Reproduce the closing run of lines below verbatim, from the line that contains "for Reuters" up to and including the final line.

Records to process:
┌──
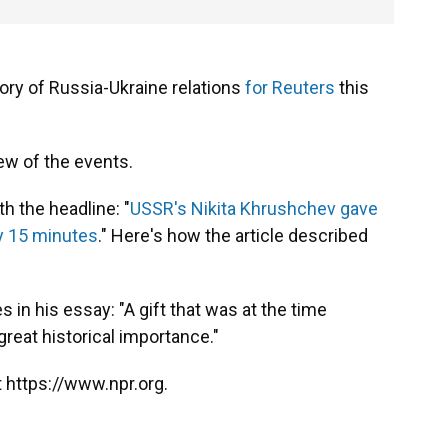
ory of Russia-Ukraine relations
for Reuters
this
ew of the events.
th the headline: "
USSR's Nikita Khrushchev gave
ly 15 minutes
." Here's how the article described
 in his essay: "A gift that was at the time
reat historical importance."
 https://www.npr.org.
└──
Problem solution:
for Reuters
this
ew of the events.
th the headline: "
USSR's Nikita Khrushchev gave
ly 15 minutes
." Here's how the article described
 in his essay: "A gift that was at the time
reat historical importance."
 https://www.npr.org.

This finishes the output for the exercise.